A bit of cider had slopped out on to the back of his hand. Daisy looked at it pointedly, but he was currently not receiving telepathic communication. On the other side of the living room Marsha shrugged exaggeratedly, sharing an exasperated look with her half-empty glass. The bottle of cheap Oddbins chianti had left a pink ring on the table.

"I just don't see how we're supposed to believe two attractive young people cooped up in that little office together have never- you know- never done anything about it." She winked conspiratorially at Daisy. "I mean, just look at that Mouldy bloke. Bloody stupid name, but I would have by now, wouldn't you?"

"But the purity of their cause!" Tim made a sweeping gesture with his can, threatening to get cider all over the sofa. "There are more important things in some peoples' lives!"

"Well I think it's ridiculous," Marsha said, settling back into the chair. On the TV screen, Gillian Anderson was pointing a gun at a bloke with a scruffy beard. "I mean, supposing I was to go telling people that you two lovebirds were just-" she made air quotes with one hand "-'good friends' who live together?"

Daisy stiffened slightly, and finally managed to catch Tim's eye.

Initiate Operation Professional Couple!

Wilco, Agent Steiner!

She slid over several inches to be right next to him on the sofa, and he threw a casual arm around her shoulders. Tim giggled nervously. "Well of course that would be ridiculous…"

Marsha gave a firm nod as if to say 'I told you so', and turned back to the TV to pay closer attention to David Duchovny in wet pyjamas.

Daisy tipped her head back to mutter in Tim's ear, "What does 'wilco' mean?"

"Oh." He frowned slightly, and glanced down at her. "I think it's a band."

"Tim, have you ever had Oolong tea?"

"What?"

"Oolong." Daisy pronounced it with an exaggerated pout, waving a box at him over the shopping trolley.
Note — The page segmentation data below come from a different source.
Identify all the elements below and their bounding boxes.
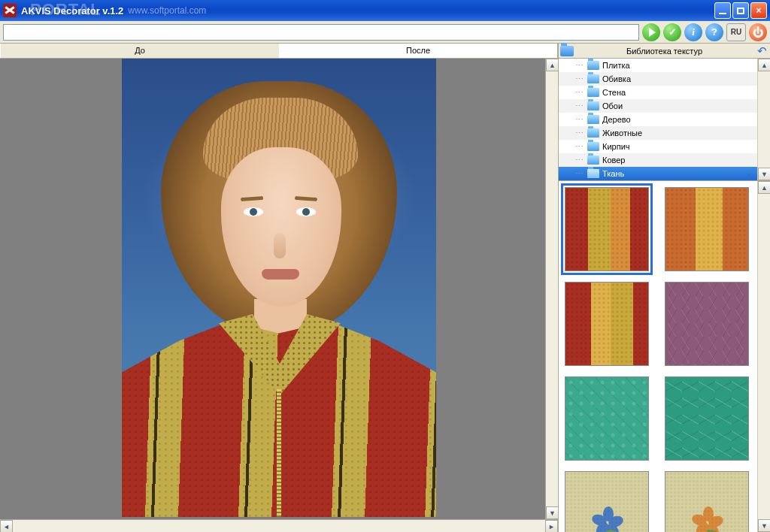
apply-button[interactable] (663, 23, 681, 41)
watermark-url: www.softportal.com (128, 5, 206, 16)
category-item[interactable]: ⋯Дерево (559, 113, 757, 126)
category-tree: ⋯Плитка ⋯Обивка ⋯Стена ⋯Обои ⋯Дерево ⋯Жи… (559, 59, 770, 181)
app-icon (3, 4, 17, 17)
texture-swatch[interactable] (565, 282, 649, 366)
watermark-portal: PORTAL (30, 0, 102, 20)
category-item[interactable]: ⋯Плитка (559, 59, 757, 72)
folder-icon (587, 88, 599, 97)
library-title: Библиотека текстур (577, 47, 752, 56)
info-button[interactable] (684, 23, 702, 41)
folder-icon (587, 74, 599, 83)
texture-swatch[interactable] (565, 376, 649, 461)
chevron-down-icon[interactable]: ⌄ (746, 168, 756, 179)
window-titlebar: PORTAL AKVIS Decorator v.1.2 www.softpor… (0, 0, 770, 21)
tab-after[interactable]: После (279, 44, 558, 58)
canvas-hscrollbar[interactable]: ◄ ► (0, 519, 558, 532)
scroll-up-icon[interactable]: ▲ (758, 181, 770, 194)
workspace-panel: До После ▲ ▼ ◄ (0, 44, 558, 532)
scroll-up-icon[interactable]: ▲ (546, 59, 558, 71)
exit-button[interactable] (749, 23, 767, 41)
texture-panel: Библиотека текстур ↶ ⋯Плитка ⋯Обивка ⋯Ст… (558, 44, 770, 532)
scroll-down-icon[interactable]: ▼ (758, 168, 770, 180)
category-item[interactable]: ⋯Обивка (559, 72, 757, 86)
scroll-right-icon[interactable]: ► (545, 520, 558, 532)
preview-image (122, 59, 436, 517)
category-item[interactable]: ⋯Животные (559, 126, 757, 140)
scroll-left-icon[interactable]: ◄ (0, 520, 13, 532)
folder-open-icon (587, 169, 599, 178)
close-button[interactable]: × (750, 2, 767, 19)
scroll-down-icon[interactable]: ▼ (758, 519, 770, 532)
maximize-button[interactable] (732, 2, 749, 19)
folder-icon (587, 101, 599, 110)
library-header: Библиотека текстур ↶ (559, 44, 770, 59)
swatch-vscrollbar[interactable]: ▲ ▼ (757, 181, 770, 532)
category-item[interactable]: ⋯Обои (559, 99, 757, 113)
scroll-down-icon[interactable]: ▼ (546, 506, 558, 519)
canvas-area[interactable]: ▲ ▼ (0, 59, 558, 519)
texture-swatch[interactable] (665, 376, 749, 461)
swatch-grid-area: ▲ ▼ (559, 181, 770, 532)
main-toolbar: RU (0, 21, 770, 44)
texture-swatch[interactable] (665, 282, 749, 366)
view-tabs: До После (0, 44, 558, 59)
category-item[interactable]: ⋯Стена (559, 86, 757, 99)
library-folder-icon[interactable] (560, 46, 574, 56)
run-button[interactable] (642, 23, 660, 41)
folder-icon (587, 61, 599, 70)
texture-swatch[interactable] (665, 187, 749, 271)
category-item[interactable]: ⋯Кирпич (559, 140, 757, 153)
folder-icon (587, 128, 599, 138)
texture-swatch[interactable] (665, 471, 749, 532)
undo-icon[interactable]: ↶ (755, 45, 768, 57)
canvas-vscrollbar[interactable]: ▲ ▼ (545, 59, 558, 519)
help-button[interactable] (705, 23, 723, 41)
tree-vscrollbar[interactable]: ▲ ▼ (757, 59, 770, 180)
category-item[interactable]: ⋯Ковер (559, 153, 757, 167)
folder-icon (587, 142, 599, 151)
tab-before[interactable]: До (0, 44, 279, 58)
path-input[interactable] (3, 24, 639, 41)
language-button[interactable]: RU (726, 23, 746, 41)
category-item-selected[interactable]: ⋯Ткань⌄ (559, 167, 757, 180)
scroll-up-icon[interactable]: ▲ (758, 59, 770, 71)
folder-icon (587, 156, 599, 165)
folder-icon (587, 115, 599, 124)
texture-swatch[interactable] (565, 471, 649, 532)
texture-swatch-selected[interactable] (565, 187, 649, 271)
minimize-button[interactable] (714, 2, 731, 19)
He shrugged.

"I've never even heard of it. Why do you want to buy it?"

"It's a world tea, Tim." She pointed at the sign clipped on to the edge of the shelf. "I just feel like… you know, expanding my horizons. Experiencing some culture."

Down the aisle, in front of a solid wall of granulated sugar, a harassed-looking man with a goatee was trying to force a dummy into the mouth of the uncooperative baby strapped to his chest. A uniformed teenager was restocking jars of coffee granules in between examining the chipped polish on her fingernails. Tim folded his arms and looked gloomily into their trolley, where a bag of carrots and a multipack of crisps were reclining at their ease on top of a whole tray of value baked beans.

"We're in Tesco. There is no culture here, only assimilation into the soulless corporate machine." The fluorescent lights overhead seemed to glare at him, as if disapproving of such truths.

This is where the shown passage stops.